■ What you need to do:
How many lines in the data below contain the string "ator"? Answer with the number only.

● ● ● ●

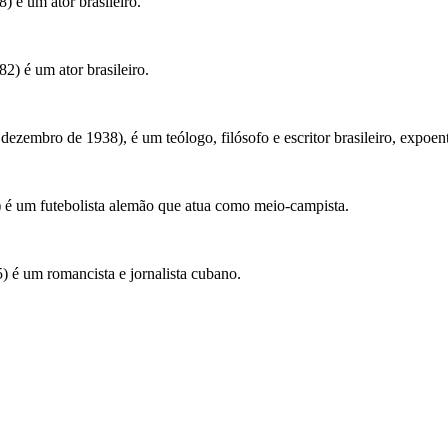
 é um ator brasileiro.
2) é um ator brasileiro.
zembro de 1938), é um teólogo, filósofo e escritor brasileiro, expoen
 é um futebolista alemão que atua como meio-campista.
 é um romancista e jornalista cubano.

● ● ● ●

■ Reply:
2